Manage permissions with Apache Ranger

Apache Ranger provides a centralized security management framework that allows users to customize access policies through a visual web page. This helps determine which roles can access which data and exercise fine-grained data access control for various components and services in the Hadoop ecosystem.

Apache Ranger provides the following core modules:

  • Ranger Admin: the core module of Ranger with a built-in web page. Users can create and update security policies on this page or through a REST interface. Plugins of various components of the Hadoop ecosystem poll and pull these policies on a regular basis.
  • Agent Plugin: plugins of components embedded in the Hadoop ecosystem. These plugins pull security policies from Ranger Admin on a regular basis and store the policies in local files. When users access a component, the corresponding plugin assesses the request based on the configured security policy and sends the authentication results to the corresponding component.
  • User Sync: used to pull user and user group information, and synchronize the permission data of users and user groups to Ranger's database.

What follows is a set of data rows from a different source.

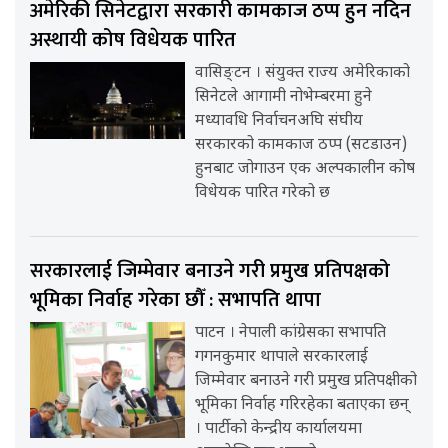
अमेरिकी सिनेटद्वारा सरकारी कामकाज ठप्प हुन नदिन
अस्थायी कोष विधेयक पारित
वासिङ्टन । संयुक्त राज्य अमेरिकाको
सिनेटले आगामी नोभेम्बरमा हुने
मध्यावधि निर्वाचनअघि संघीय
सरकारको कामकाज ठप्प (सटडाउन)
हुनबाट जोगाउन एक अल्पकालीन कोष
विधेयक पारित गरेको छ
सरकारलाई जिम्मेवार बनाउने गरी प्रमुख प्रतिपक्षको
भूमिका निर्वाह गरेका छौँ : सभापति थापा
पाटन । नेपाली कांग्रेसका सभापति
गगनकुमार थापाले सरकारलाई
जिम्मेवार बनाउने गरी प्रमुख प्रतिपक्षीको
भूमिका निर्वाह गरिरहेका बताएका छन्
। पार्टीको केन्द्रीय कार्यालयमा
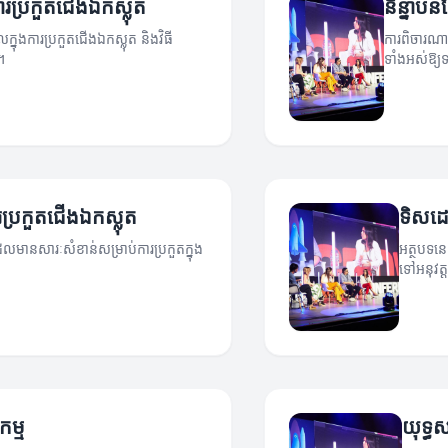
ការប្រកួតជើងឯកស្លុត
និន្នាបន
លក្នុងការប្រកួតជើងឯកស្លុត និងវិធី
ការពិចារណាន
។
ទាំងអស់ឱ្
ការប្រកួតជើងឯកស្លុត
ទិសដៅថ
ដែលមានសារៈសំខាន់សម្រាប់ការប្រកួតក្នុង
អត្ថបទនេ
ទៅអនុវត្
ម្ម
យុទ្ធ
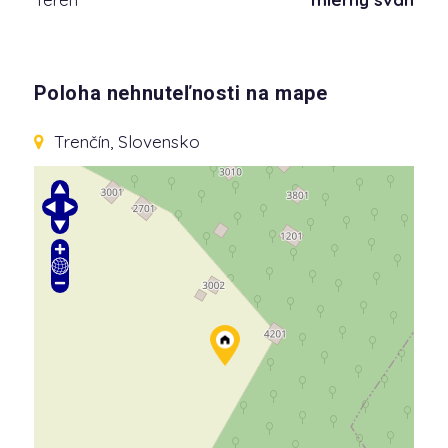
Poloha nehnuteľnosti na mape
Trenčín, Slovensko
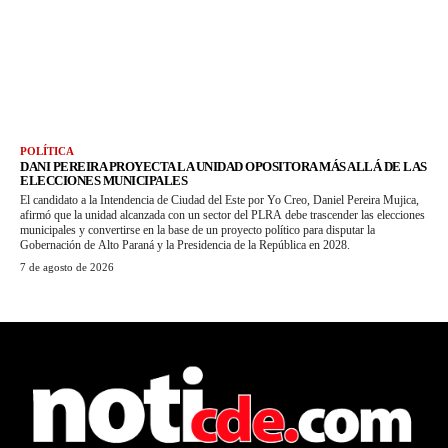
POLÍTICA
DANI PEREIRA PROYECTA LA UNIDAD OPOSITORA MÁS ALLÁ DE LAS
ELECCIONES MUNICIPALES
El candidato a la Intendencia de Ciudad del Este por Yo Creo, Daniel Pereira Mujica,
afirmó que la unidad alcanzada con un sector del PLRA debe trascender las elecciones
municipales y convertirse en la base de un proyecto político para disputar la
Gobernación de Alto Paraná y la Presidencia de la República en 2028.
7 de agosto de 2026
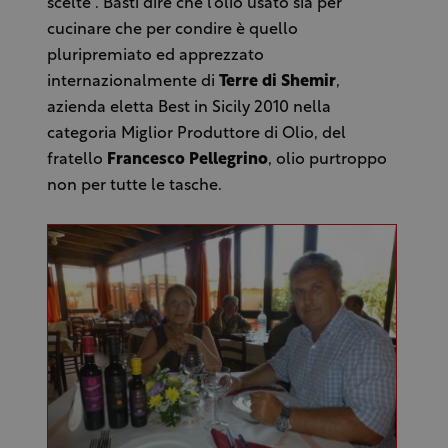
scelte . Basti dire che l'olio usato sia per
cucinare che per condire è quello
pluripremiato ed apprezzato
internazionalmente di
Terre di Shemir
,
azienda eletta Best in Sicily 2010 nella
categoria Miglior Produttore di Olio, del
fratello
Francesco Pellegrino
, olio purtroppo
non per tutte le tasche.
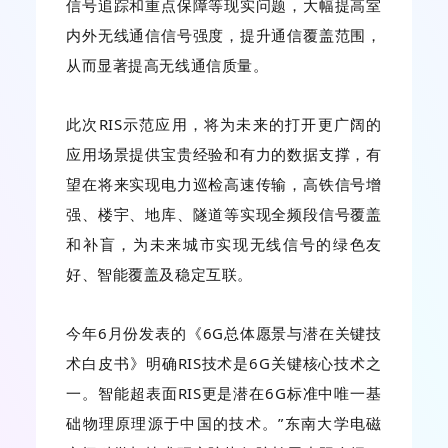
信号追踪和重点保障等现实问题，大幅提高室
内外无线通信信号强度，提升通信覆盖范围，
从而显著提高无线通信质量。
此次RIS示范应用，将为未来的打开更广阔的
应用场景提供宝贵经验和有力的数据支撑，有
望在将来实现电力巡检高速传输，高铁信号增
强、楼宇、地库、隧道等实现全频段信号覆盖
和补盲，为未来城市实现无线信号的绿色友
好、智能覆盖及稳定互联。
今年6月份发表的《6G总体愿景与潜在关键技
术白皮书》明确RIS技术是6G关键核心技术之
一。智能超表面RIS更是潜在6G标准中唯一基
础物理原理源于中国的技术。”东南大学电磁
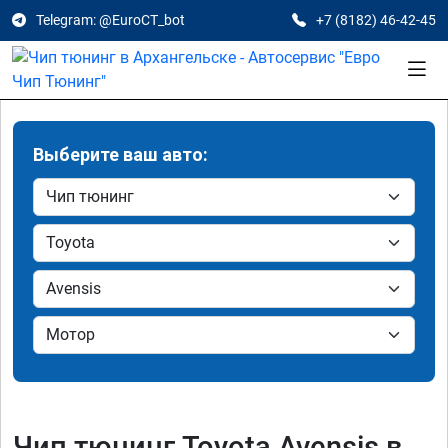
Telegram: @EuroCT_bot
+7 (8182) 46-42-45
Выберите ваш авто:
Чип тюнинг Toyota Avensis в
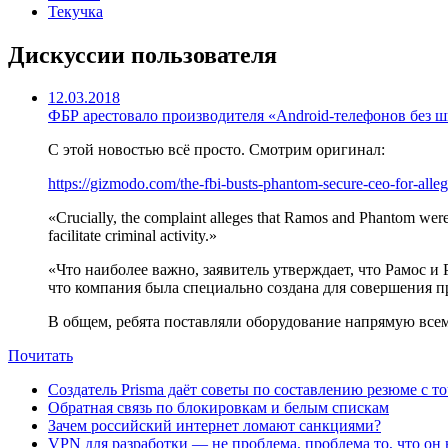
Текучка
Дискуссии пользователя
12.03.2018
ФБР арестовало производителя «Android-телефонов без 
С этой новостью всё просто. Смотрим оригинал:
https://gizmodo.com/the-fbi-busts-phantom-secure-ceo-for-all
«Crucially, the complaint alleges that Ramos and Phantom were 
facilitate criminal activity.»
«Что наиболее важно, заявитель утверждает, что Рамос и
что компания была специально создана для совершения 
В общем, ребята поставляли оборудование напрямую всем 
Почитать
Создатель Prisma даёт советы по составлению резюме с т
Обратная связь по блокировкам и белым спискам
Зачем российский интернет ломают санкциями?
VPN для разработки — не проблема, проблема то, что он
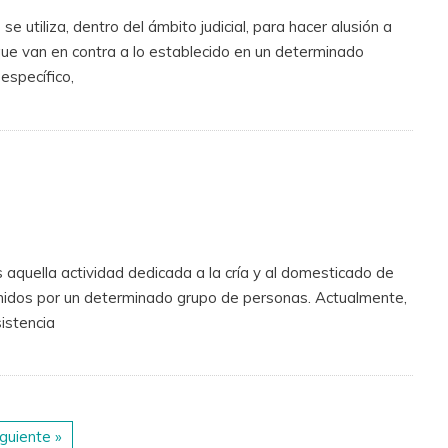
se utiliza, dentro del ámbito judicial, para hacer alusión a
ue van en contra a lo establecido en un determinado
específico,
 aquella actividad dedicada a la cría y al domesticado de
umidos por un determinado grupo de personas. Actualmente,
sistencia
iguiente »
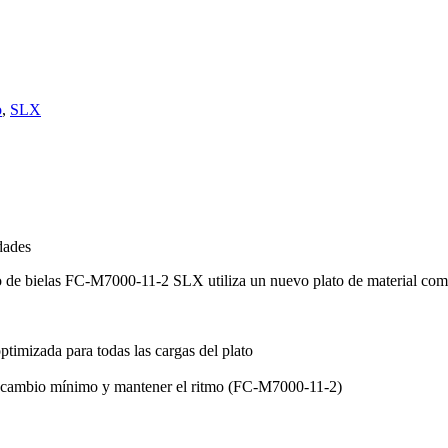
o
,
SLX
dades
go de bielas FC-M7000-11-2 SLX utiliza un nuevo plato de material co
timizada para todas las cargas del plato
de cambio mínimo y mantener el ritmo (FC-M7000-11-2)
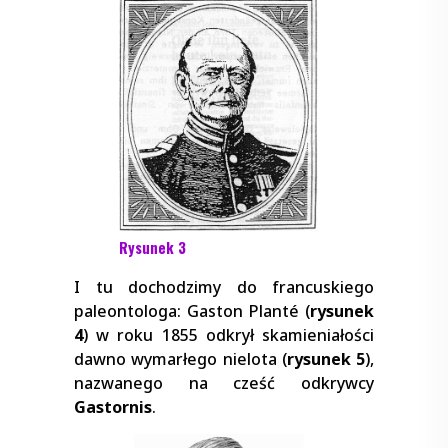
Rysunek 3
I tu dochodzimy do francuskiego
paleontologa: Gaston Planté (
rysunek
4
) w roku 1855 odkrył skamieniałości
dawno wymarłego nielota (
rysunek 5
),
nazwanego na cześć odkrywcy
Gastornis
.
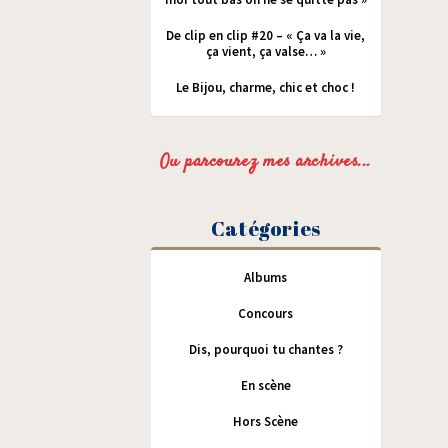
De clip en clip #20 – « Ça va la vie,
ça vient, ça valse… »
Le Bijou, charme, chic et choc !
Ou parcourez mes archives...
Catégories
Albums
Concours
Dis, pourquoi tu chantes ?
En scène
Hors Scène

In addition to its built-in RBAC privilege system, StarRocks (the database engine that powers CelerData) can also integrate with Apache Ranger for access control. Currently, you can:

  • Create access policies, masking policies, and row-level filter policies through Apache Ranger.
  • Use Ranger audit logs.

Note that Ranger Servers that use Kerberos for authentication are not supported.

This topic describes the permission control methods with Ranger integration and the integration process. For information on how to create security policies on Ranger to manage data security, see the Apache Ranger official website.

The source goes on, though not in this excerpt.